Re: [PATCH v1 2/2] drm: Clear the fence pointer when writeback job signaled

From: Daniel Vetter
Date: Fri Aug 02 2019 - 05:50:35 EST


On Fri, Aug 2, 2019 at 11:43 AM Daniel Vetter <daniel@xxxxxxxx> wrote:
>
> On Fri, Aug 2, 2019 at 11:29 AM Brian Starkey <Brian.Starkey@xxxxxxx> wrote:
> >
> > Hi Lowry,
> >
> > On Thu, Aug 01, 2019 at 06:34:08AM +0000, Lowry Li (Arm Technology China) wrote:
> > > Hi Brian,
> > >
> > > On Wed, Jul 31, 2019 at 09:20:04PM +0800, Brian Starkey wrote:
> > > > Hi Lowry,
> > > >
> > > > Thanks for this cleanup.
> > > >
> > > > On Wed, Jul 31, 2019 at 11:04:45AM +0000, Lowry Li (Arm Technology China) wrote:
> > > > > During it signals the completion of a writeback job, after releasing
> > > > > the out_fence, we'd clear the pointer.
> > > > >
> > > > > Check if fence left over in drm_writeback_cleanup_job(), release it.
> > > > >
> > > > > Signed-off-by: Lowry Li (Arm Technology China) <lowry.li@xxxxxxx>
> > > > > ---
> > > > > drivers/gpu/drm/drm_writeback.c | 23 +++++++++++++++--------
> > > > > 1 file changed, 15 insertions(+), 8 deletions(-)
> > > > >
> > > > > diff --git a/drivers/gpu/drm/drm_writeback.c b/drivers/gpu/drm/drm_writeback.c
> > > > > index ff138b6..43d9e3b 100644
> > > > > --- a/drivers/gpu/drm/drm_writeback.c
> > > > > +++ b/drivers/gpu/drm/drm_writeback.c
> > > > > @@ -324,6 +324,9 @@ void drm_writeback_cleanup_job(struct drm_writeback_job *job)
> > > > > if (job->fb)
> > > > > drm_framebuffer_put(job->fb);
> > > > >
> > > > > + if (job->out_fence)
> > > >
> > > > I'm thinking it might be a good idea to signal the fence with an error
> > > > here, if it's not already signaled.
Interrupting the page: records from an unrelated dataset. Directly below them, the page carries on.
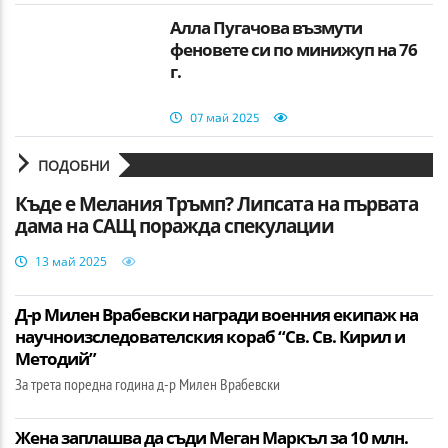
Алла Пугачова възмути
феновете си по минижуп на 76
г.
07 май 2025
ПОДОБНИ
Къде е Мелания Тръмп? Липсата на първата
дама на САЩ поражда спекулации
13 май 2025
Д-р Милен Врабевски награди военния екипаж на
научноизследователския кораб “Св. Св. Кирил и
Методий”
За трета поредна година д-р Милен Врабевски
Жена заплашва да съди Меган Маркъл за 10 млн.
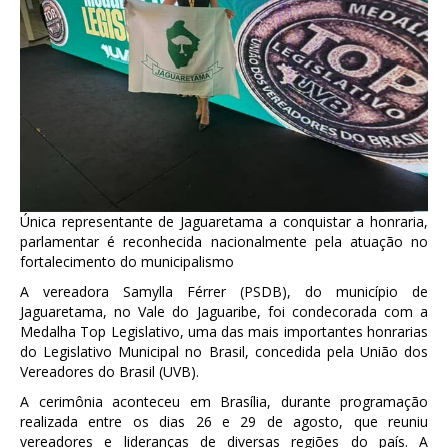
Única representante de Jaguaretama a conquistar a honraria,
parlamentar é reconhecida nacionalmente pela atuação no
fortalecimento do municipalismo
A vereadora Samylla Férrer (PSDB), do município de
Jaguaretama, no Vale do Jaguaribe, foi condecorada com a
Medalha Top Legislativo, uma das mais importantes honrarias
do Legislativo Municipal no Brasil, concedida pela União dos
Vereadores do Brasil (UVB).
A cerimônia aconteceu em Brasília, durante programação
realizada entre os dias 26 e 29 de agosto, que reuniu
vereadores e lideranças de diversas regiões do país. A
Otherwise, if there's someone
> > > > waiting (which there shouldn't be), they're going to be waiting a very
> > > > long time :-)
> > > >
> > > > Thanks,
> > > > -Brian
> > > >
> > > Here it happened at atomic_check failed and test only commit. For both
> > > cases, the commit has been dropped and it's only a clean up. So here better
> > > not be treated as an error case:)
> >
> > If anyone else has a reference on the fence, then IMO it absolutely is
> > an error to reach this point without the fence being signaled -
> > because it means that the fence will never be signaled.
> >
> > I don't think the API gives you a way to check if this is the last
> > reference, so it's safest to just make sure the fence is signalled
> > before dropping the reference.
> >
> > It just feels wrong to me to have the possibility of a dangling fence
> > which is never going to get signalled; and it's an easy defensive step
> > to make sure it can never happen.
> >
> > I know it _shouldn't_ happen, but we often put in handling for cases
> > which shouldn't happen, because they frequently do happen :-)
>
> We're not as paranoid with the vblank fences either, so not sure why
> we need to be this paranoid with writeback fences. If your driver
> grabs anything from the atomic state in ->atomic_check it's buggy
> anyway.
>
> If you want to fix this properly I think we need to move the call to
> prepare_signalling() in between atomic_check and atomic_commit. Then I
> think it makes sense to also force-complete the fence on error ...
>
> > > Since for userspace, it should have been failed or a test only case, so
> > > writebace fence should not be signaled.
> >
> > It's not only userspace that can wait on fences (and in fact this
> > fence will never even reach userspace if the commit fails), the driver
> > may have taken a copy to use for "something".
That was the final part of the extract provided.